# Action item:
In your copy, reproduce each entry exactly and include no picture.

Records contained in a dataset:
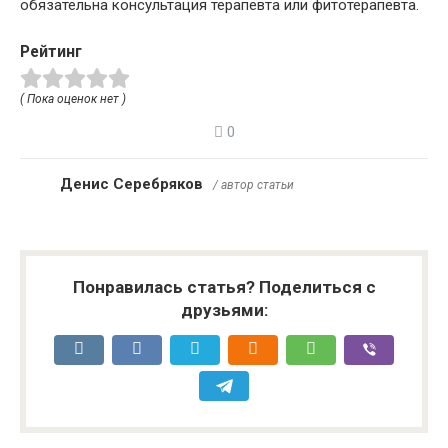
обязательна консультация терапевта или фитотерапевта.
Рейтинг
( Пока оценок нет )
0
Денис Серебряков
/ автор статьи
Понравилась статья? Поделиться с
друзьями:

# Written solution:
обязательна консультация терапевта или фитотерапевта.
Рейтинг
( Пока оценок нет )
0
Денис Серебряков
/ автор статьи
Понравилась статья? Поделиться с
друзьями:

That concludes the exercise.